According to Fernandez, while the island has the knowledge base in institutions of higher learning and several such solutions, they have not been put to the best use. Furthermore, he said the information and knowledge about the practical use of these applications have remained out of the grasp of farmers at the grass roots who are the major drivers of food production.
“Yes, we have developed certain applications, there are certain things we can do locally to mitigate climate change impacts; I don’t think we are doing those. I think that these are some of the things we need to get into to ensure that we have more secure water, so that we can have more secure food. That’s an issue I think we need to look at,” Fernandez said.
In this respect, he acknowledged that the work of the Climate Studies Group at The University of the West Indies (UWI) and the Climate Change Unit in the Ministry of Economic Growth and Job Creation would be pivotal.

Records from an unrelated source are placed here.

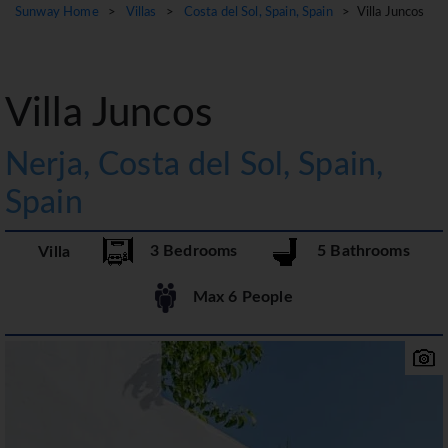
Sunway Home
>
Villas
>
Costa del Sol, Spain, Spain
> Villa Juncos
Villa Juncos
Nerja, Costa del Sol, Spain,
Spain
3 Bedrooms
5 Bathrooms
Villa
Max 6 People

“I think basically we need to look at what are the practical applications that we can do locally instead of waiting for the money to come from those rich people which may never come,” Fernandez told this week’s Jamaica Observer’s Monday Exchange at the newspaper’s Beechwood Avenue headquarters in St Andrew.
He was part of a panel exploring the issue of ‘Practical solutions for Jamaica’s food security agenda’, a Jamaica National Foundation initiative in collaboration with the Inter-American Development Bank.

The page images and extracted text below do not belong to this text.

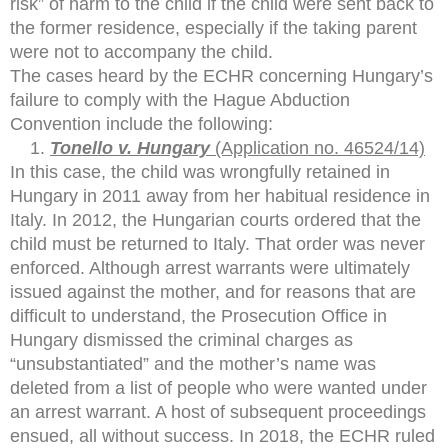
risk” of harm to the child if the child were sent back to
the former residence, especially if the taking parent
were not to accompany the child.
The cases heard by the ECHR concerning Hungary’s
failure to comply with the Hague Abduction
Convention include the following:
Tonello v. Hungary
(Application no. 46524/14)
In this case, the child was wrongfully retained in
Hungary in 2011 away from her habitual residence in
Italy. In 2012, the Hungarian courts ordered that the
child must be returned to Italy. That order was never
enforced. Although arrest warrants were ultimately
issued against the mother, and for reasons that are
difficult to understand, the Prosecution Office in
Hungary dismissed the criminal charges as
“unsubstantiated” and the mother’s name was
deleted from a list of people who were wanted under
an arrest warrant. A host of subsequent proceedings
ensued, all without success. In 2018, the ECHR ruled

Chairman of Jamaica National Foundation Parris Lyew-Ayee Sr, in addressing the issue, called on university groups to do more to make their solutions relatable to the present time.
“We need to bring the climate change esoteric aspect down to ground level so that our farmers and operators can understand and appreciate what it means and how to use it. We need to get our operators to be able to grasp the fundamentals of climate change issues and to be able to use the stuff that The UWI is putting out,” Lyew-Ayee Sr pointed out.
“Put it into applicable, practical means; right now it’s too far above their heads for them to be able to appreciate and use it and that is why we say we need to be able to use the education system, our Rural Agricultural Development Authority for our farmers to be able to see how we implement and make use of the information they are putting out,” he added.
“Right now, it is a bit too esoteric for a lot of people to be able to put it into practise., It’s good academic work, but how do you translate it into production is what we need to get to,” he told editors and reporters.
The two were responding to questions from the Jamaica Observer regarding how solutions such those out of the Climate Studies Group at The UWI could be used to help the island address its food security and climate change concerns.